Response to Vicki Hearne’s “What’s Wrong with Animal Rights” The Best American Essays, 3rd ed., 2001.

What’s Wrong with Animal Rights casts the discussion of animal rights into the philosophical realm, presenting the author as a modern-day Thomas Hobbes arguing against the Rousseau-tinged philosophy of animal rights activists. Using American political rhetoric, Hearne attempts to show the philosophical flaws in the agenda of those who seek to protect animal rights.

This piece is obviously targeted at the philosophically naive. The argument was ludicrous from the first opposition: suffering and happiness are not oppositional poles in any coherent philosophy.
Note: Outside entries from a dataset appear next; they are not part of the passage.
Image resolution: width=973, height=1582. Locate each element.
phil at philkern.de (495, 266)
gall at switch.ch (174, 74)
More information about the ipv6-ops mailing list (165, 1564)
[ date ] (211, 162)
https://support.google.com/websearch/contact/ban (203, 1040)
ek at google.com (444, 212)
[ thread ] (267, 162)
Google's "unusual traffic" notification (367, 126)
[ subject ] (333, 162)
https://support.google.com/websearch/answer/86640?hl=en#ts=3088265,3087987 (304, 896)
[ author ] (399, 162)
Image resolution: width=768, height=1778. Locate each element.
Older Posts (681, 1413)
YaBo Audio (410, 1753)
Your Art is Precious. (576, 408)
As Edmund Burke eloquently demonstrated in his treatise A Philosophical Enquiry, the removal of pain does not create happiness; happiness is NOT positive pain. She lost me at her first step; she begins by comparing an orange with an apple.
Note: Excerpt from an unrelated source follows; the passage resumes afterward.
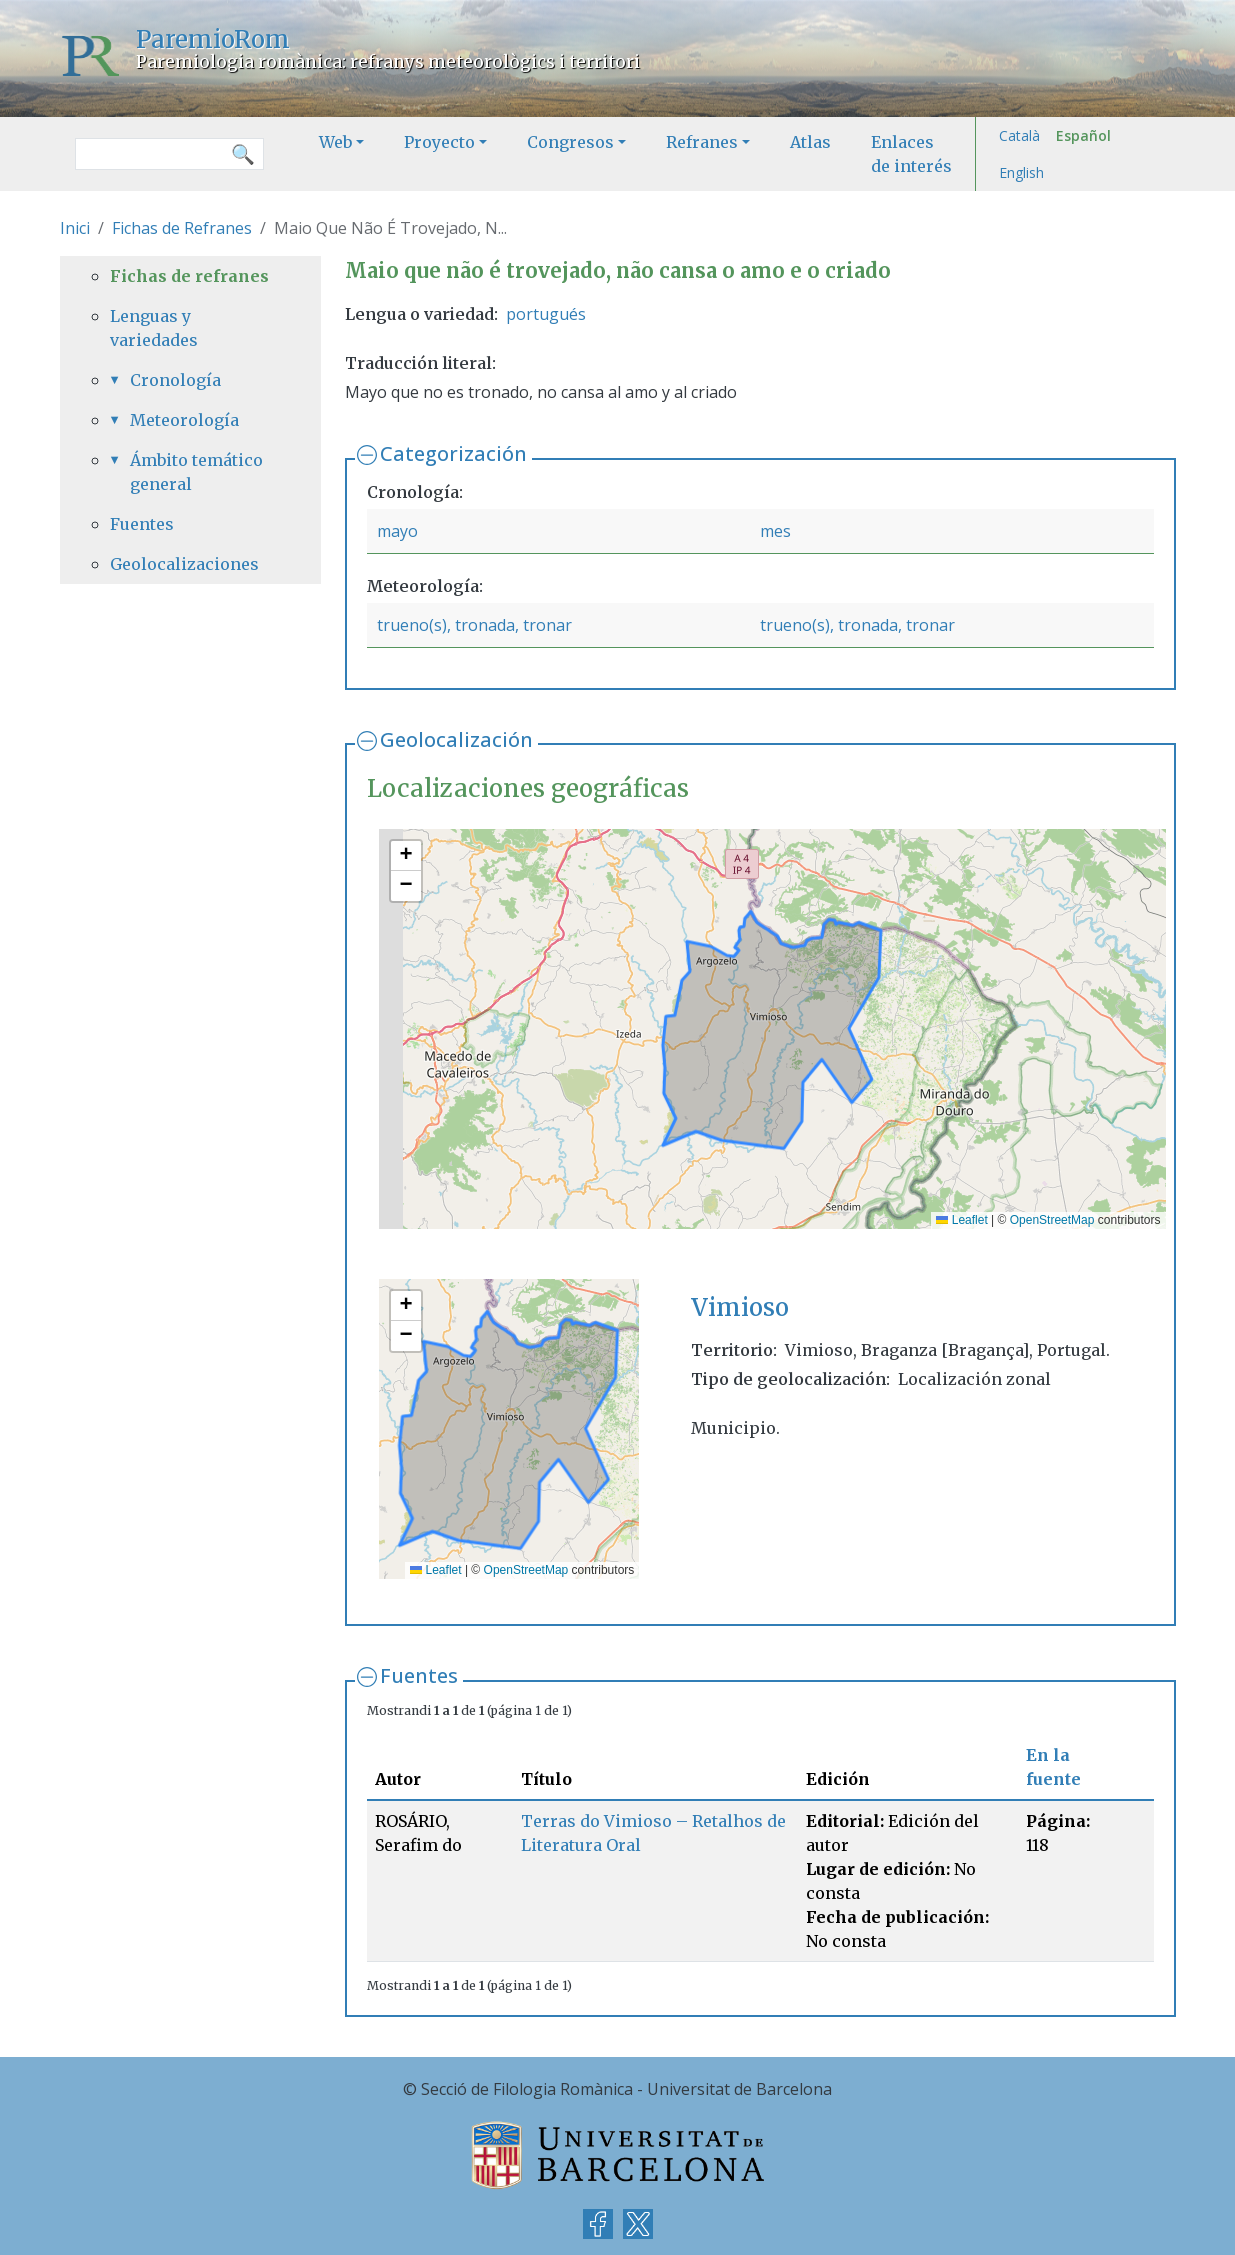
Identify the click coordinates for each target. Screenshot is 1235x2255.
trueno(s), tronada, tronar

Then it gets worse. Summoning Jefferson, she cites the Declaration of Independence as if it were the Bill of Rights, using words that Jefferson stole from John Locke. The original line from John Locke was “life, liberty and the pursuit of property.” Jefferson changed the line in the Declaration under pressure, at the last minute, so as to not appear too mercenary in declaring what the colonies were really on about. It’s a common misreading, which Hearne exploits to propose that animals have similar rights. Of course an animals notion of property (territory) or happiness for that matter exist only in the judgment of humans, and like Hobbes, Hearne suggests that animals need a benevolent king to make sure they are well cared for, because in their natural state, their lives are “nasty, brutish, and short.”
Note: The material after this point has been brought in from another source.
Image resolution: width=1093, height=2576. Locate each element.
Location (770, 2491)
A reader that bites into Hearne’s apple is given a guided tour of her benevolent stewardship of animals; she trains them, to make them “happy” in ways that they obviously cannot be in their natural state. I found this difficult to swallow, due to the inappropriate comparisons and faulty logic. This is not to say that the arguments she rails against are not sour and unripe; animal rights activists do often argue that “this is the most perfect of worlds,” if only it is left alone. I suppose you could mark me in the same column with Voltaire’s cynicism; I think the best we can hope for is to “tend our own garden.” It seems erroneous to think that we can tend an animals garden, not knowing what level of consciousness they possess, like some benevolent king. To feel as if we are doing them a favor by training them to jump through hoops seems like thinly disguised despotism. However, to give animals rights at the same level as humans seems equally false. It is to humanities benefit to protect the diversity and environment of all the planets inhabitants; we need not resort to either style of philosophy in order to tend our garden in a sensible manner. The point seems ill-conceived, and even more poorly argued.